I had a fine time. I danced with Sue Ellen Chayka, whose nose resembles a baboon's (she was there with Danton Trice, who weighed in at 214 and sat out most fast numbers), and after Christine got off Wallflower Row (it didn't take the boys in the stag line long to spot her there), I danced with Marilyn Pepper again, and got her a glass of punch before sailing off mysteriously.

After about an hour, I went out to the parking lot where some boys were smoking. I needed some fresh air after being cooped up inside that sweater. Marilyn's brother, Peter Pepper, was standing there drinking some Strawberry Ripple Wine he had secreted in a brown paper bag.

“Thanks for being nice to my sister, Milton,” he said.

I shrugged.

He said, “Did you hear about Adam Blessing?”

I shook my head.

“Wait till you hear this,” he said.

I listened. I even took one of the cigarettes he offered me and suffered through a small coughing fit, trying to inhale nonchalantly while he gave me all the details. His father worked for the Storm Taxi Company and he had told Peter that last night he had driven this young girl to the Blessing place. He'd known Charlie wasn't there, because he'd taken Charlie to the Burlington Airport earlier in the week. He'd said the young girl was the flashy type with dyed hair and the smell of whiskey. She'd had a suitcase with her.

“That isn't all, either,” Peter said. “This afternoon they took her out of there in an ambulance. She'd taken sleeping pills, and she was in this fire-red negligee with fur on it, and
Adam was with her!”

“Wow!” I whistled.

“Yeah. Everybody's talking about it. I bet she's some whore. Do you think she's some whore?”

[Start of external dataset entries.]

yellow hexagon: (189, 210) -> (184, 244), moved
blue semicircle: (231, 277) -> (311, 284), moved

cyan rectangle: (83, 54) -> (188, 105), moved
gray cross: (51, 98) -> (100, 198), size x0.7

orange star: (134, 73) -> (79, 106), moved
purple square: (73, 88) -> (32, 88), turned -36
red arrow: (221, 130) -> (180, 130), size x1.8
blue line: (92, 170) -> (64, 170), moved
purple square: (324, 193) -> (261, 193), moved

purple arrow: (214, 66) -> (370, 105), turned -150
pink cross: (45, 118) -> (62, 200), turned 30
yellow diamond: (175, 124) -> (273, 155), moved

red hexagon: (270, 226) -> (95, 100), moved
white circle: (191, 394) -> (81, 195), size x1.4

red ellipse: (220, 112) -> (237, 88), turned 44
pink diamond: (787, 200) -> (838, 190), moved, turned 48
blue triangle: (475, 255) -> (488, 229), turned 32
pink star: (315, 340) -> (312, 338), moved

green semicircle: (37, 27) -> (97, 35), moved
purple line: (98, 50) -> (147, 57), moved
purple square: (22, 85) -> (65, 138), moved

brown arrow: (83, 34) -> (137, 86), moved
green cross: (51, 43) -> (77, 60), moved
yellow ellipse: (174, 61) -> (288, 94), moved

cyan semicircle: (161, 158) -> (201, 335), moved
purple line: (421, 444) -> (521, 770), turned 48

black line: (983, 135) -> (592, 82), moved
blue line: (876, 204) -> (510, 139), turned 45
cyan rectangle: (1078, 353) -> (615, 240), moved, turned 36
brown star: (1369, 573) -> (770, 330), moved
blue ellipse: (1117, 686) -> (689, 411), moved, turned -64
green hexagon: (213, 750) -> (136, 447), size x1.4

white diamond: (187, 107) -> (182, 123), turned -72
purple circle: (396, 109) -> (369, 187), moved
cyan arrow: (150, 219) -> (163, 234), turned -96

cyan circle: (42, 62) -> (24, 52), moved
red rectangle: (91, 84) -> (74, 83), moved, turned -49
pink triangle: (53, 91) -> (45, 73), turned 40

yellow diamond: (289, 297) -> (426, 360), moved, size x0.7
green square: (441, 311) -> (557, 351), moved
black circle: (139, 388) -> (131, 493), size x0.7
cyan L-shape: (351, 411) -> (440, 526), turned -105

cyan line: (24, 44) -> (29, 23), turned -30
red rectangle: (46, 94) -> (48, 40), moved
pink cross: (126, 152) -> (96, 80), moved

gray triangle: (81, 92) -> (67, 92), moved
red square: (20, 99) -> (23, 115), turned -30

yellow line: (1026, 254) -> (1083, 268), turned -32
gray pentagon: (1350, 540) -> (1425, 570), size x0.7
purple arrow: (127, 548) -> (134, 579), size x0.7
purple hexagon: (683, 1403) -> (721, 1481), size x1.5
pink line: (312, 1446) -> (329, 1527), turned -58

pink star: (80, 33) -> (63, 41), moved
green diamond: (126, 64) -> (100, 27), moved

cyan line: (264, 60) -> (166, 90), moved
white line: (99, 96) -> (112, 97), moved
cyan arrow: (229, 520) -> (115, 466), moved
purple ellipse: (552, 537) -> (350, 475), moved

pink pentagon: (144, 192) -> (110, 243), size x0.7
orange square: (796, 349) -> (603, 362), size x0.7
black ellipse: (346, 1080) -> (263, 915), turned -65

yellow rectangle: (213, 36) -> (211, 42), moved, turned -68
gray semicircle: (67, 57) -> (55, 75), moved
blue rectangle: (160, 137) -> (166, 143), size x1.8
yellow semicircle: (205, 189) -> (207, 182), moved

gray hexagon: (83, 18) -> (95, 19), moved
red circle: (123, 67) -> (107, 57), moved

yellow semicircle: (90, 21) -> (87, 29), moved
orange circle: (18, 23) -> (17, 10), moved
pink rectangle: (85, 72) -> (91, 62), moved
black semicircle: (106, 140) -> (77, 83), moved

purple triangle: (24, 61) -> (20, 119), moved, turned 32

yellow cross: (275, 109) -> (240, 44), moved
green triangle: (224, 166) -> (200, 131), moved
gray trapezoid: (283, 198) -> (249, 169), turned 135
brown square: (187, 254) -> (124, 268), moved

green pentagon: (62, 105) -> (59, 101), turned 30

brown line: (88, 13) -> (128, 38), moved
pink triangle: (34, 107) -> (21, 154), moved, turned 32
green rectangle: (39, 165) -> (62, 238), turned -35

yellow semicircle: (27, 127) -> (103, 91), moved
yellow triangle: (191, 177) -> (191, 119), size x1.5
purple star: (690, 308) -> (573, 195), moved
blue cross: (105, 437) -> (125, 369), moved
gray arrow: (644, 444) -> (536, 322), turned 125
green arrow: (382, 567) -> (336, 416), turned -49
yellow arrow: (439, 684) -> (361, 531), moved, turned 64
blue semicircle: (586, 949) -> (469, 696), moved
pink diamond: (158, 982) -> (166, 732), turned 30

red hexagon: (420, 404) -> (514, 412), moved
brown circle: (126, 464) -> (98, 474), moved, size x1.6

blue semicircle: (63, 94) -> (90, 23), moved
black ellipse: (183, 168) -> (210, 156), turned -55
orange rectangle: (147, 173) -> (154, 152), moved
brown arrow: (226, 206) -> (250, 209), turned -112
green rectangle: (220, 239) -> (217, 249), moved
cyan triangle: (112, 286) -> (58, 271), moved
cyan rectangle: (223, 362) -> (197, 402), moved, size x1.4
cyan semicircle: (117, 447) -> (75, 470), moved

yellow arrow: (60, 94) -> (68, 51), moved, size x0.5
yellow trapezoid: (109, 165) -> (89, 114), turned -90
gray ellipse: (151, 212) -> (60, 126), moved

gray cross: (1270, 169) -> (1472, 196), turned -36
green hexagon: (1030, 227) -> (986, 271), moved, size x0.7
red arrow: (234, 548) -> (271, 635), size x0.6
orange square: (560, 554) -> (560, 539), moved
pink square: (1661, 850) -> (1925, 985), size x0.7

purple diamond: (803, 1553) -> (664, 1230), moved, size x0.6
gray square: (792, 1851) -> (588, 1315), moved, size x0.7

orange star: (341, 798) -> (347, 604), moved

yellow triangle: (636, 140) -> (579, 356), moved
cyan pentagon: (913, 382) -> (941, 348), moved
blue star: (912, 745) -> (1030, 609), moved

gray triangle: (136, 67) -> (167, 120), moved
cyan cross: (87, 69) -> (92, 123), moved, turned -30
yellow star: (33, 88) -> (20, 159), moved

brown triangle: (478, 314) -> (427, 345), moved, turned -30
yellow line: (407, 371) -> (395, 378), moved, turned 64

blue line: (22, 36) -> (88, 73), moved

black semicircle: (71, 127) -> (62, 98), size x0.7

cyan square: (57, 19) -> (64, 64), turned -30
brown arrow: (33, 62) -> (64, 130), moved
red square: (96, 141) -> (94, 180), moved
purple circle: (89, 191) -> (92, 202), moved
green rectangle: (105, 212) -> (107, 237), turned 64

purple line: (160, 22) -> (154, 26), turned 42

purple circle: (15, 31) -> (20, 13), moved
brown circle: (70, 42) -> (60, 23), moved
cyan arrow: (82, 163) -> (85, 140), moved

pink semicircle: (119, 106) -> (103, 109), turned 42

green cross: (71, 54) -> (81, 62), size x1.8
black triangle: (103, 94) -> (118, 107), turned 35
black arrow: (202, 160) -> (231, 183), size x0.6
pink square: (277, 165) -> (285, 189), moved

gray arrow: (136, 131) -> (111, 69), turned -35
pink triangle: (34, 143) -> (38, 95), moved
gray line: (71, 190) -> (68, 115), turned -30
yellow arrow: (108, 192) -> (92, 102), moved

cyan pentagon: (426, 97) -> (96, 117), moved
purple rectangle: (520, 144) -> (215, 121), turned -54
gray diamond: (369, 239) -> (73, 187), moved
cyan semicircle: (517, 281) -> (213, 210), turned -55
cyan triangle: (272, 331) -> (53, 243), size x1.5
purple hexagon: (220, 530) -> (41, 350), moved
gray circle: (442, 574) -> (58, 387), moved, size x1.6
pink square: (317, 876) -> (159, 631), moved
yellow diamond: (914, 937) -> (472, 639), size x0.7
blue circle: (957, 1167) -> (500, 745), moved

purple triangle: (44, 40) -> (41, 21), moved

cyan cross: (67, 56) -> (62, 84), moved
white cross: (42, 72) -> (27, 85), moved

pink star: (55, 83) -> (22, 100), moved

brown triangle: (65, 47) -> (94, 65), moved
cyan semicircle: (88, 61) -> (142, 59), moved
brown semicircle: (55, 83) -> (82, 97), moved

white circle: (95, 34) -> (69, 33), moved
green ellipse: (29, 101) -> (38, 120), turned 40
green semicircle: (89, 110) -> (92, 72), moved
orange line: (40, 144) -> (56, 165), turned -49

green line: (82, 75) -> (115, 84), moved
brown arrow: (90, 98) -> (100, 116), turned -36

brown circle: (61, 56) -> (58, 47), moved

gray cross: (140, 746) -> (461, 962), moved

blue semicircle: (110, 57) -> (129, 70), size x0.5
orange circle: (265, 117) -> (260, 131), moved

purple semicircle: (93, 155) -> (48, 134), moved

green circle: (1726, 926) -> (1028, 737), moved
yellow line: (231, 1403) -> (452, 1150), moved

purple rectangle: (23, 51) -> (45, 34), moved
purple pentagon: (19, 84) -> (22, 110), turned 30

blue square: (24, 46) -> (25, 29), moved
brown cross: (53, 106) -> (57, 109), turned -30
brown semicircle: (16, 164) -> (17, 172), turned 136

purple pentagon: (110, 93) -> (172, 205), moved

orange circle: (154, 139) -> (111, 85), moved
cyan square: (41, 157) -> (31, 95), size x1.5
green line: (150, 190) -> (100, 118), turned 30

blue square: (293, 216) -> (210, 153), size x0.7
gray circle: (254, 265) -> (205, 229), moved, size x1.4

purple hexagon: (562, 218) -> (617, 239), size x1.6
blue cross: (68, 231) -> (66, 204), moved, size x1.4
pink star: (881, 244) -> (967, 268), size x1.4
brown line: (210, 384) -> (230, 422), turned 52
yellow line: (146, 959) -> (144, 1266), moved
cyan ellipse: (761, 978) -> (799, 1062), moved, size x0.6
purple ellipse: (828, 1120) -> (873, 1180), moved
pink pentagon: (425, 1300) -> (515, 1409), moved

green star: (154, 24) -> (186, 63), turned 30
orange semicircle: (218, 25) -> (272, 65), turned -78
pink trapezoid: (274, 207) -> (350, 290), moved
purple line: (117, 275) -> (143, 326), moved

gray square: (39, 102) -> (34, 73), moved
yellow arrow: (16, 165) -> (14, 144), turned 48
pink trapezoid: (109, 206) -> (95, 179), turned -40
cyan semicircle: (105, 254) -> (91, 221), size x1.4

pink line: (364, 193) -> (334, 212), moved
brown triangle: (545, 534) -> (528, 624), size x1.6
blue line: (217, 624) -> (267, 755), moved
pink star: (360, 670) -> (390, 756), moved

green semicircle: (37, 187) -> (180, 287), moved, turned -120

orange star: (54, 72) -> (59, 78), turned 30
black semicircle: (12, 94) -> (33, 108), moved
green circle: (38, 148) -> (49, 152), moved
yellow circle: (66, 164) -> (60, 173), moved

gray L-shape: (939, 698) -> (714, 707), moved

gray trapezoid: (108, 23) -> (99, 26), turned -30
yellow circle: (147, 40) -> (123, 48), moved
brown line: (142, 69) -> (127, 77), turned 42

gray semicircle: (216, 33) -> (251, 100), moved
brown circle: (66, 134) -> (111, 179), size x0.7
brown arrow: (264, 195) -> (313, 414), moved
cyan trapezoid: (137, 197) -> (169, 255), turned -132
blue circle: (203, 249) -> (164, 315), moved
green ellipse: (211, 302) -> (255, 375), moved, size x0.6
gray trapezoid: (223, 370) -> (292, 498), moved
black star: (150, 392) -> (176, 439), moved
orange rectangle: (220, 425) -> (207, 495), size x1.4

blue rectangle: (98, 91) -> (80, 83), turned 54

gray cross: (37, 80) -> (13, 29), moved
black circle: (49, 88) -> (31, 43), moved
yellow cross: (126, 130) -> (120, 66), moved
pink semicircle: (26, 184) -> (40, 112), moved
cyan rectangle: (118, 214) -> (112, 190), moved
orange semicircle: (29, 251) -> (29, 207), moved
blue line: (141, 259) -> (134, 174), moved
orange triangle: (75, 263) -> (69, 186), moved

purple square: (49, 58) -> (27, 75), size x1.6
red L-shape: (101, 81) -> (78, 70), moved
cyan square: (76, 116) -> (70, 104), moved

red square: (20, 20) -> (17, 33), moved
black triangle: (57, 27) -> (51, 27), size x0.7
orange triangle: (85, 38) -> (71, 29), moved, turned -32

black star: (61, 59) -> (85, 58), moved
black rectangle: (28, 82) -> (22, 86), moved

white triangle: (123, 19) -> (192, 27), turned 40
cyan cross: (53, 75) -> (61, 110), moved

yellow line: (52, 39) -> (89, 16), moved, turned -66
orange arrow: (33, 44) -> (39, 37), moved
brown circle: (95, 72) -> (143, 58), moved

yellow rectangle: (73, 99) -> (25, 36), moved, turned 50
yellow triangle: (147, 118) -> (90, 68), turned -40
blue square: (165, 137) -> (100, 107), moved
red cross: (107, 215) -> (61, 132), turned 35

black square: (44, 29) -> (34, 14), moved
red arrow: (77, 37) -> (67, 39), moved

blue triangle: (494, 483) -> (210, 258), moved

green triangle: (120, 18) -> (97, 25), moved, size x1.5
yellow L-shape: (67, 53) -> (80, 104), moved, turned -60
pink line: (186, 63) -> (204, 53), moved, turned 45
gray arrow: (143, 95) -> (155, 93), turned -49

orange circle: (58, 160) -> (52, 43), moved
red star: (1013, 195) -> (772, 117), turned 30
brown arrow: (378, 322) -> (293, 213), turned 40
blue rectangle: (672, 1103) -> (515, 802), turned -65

I shrugged and stepped on the cigarette. I went back into the gym and searched for Christine. She was dancing with Larry Brenner, who came up to her shoulder. I went up and cut in.

“Where have you
been
?” she said.

“Never mind that,” I said. “I just heard something wild about Adam!”

“I heard it, too. Ty told me. When Marlon gets here I'm Marlon's date!”

“I'm Marlon's date!” I said.

“Keep your voice down,” she said. “Don't dance with me and shout out that you're Marlon's date!”

“You're Adam's date,” I said.

“He's spent the night with some chorus girl!” she said.

I said, “I heard it was a whiskey-drinking whore.”

“A friend of his
father's
,” she said sarcastically. “He said it was a
friend
of his
father's
!”

“It's a free country,” I said.

“My father was right about him. We don't know anything about him!”

“You said yourself he was different.”

“Keep that head away from my shoulder and back!” she said.

“It isn't easy to dance carrying your head,” I said. “You should try it sometime.”

“You're going to pay for the way you've acted tonight,” she said.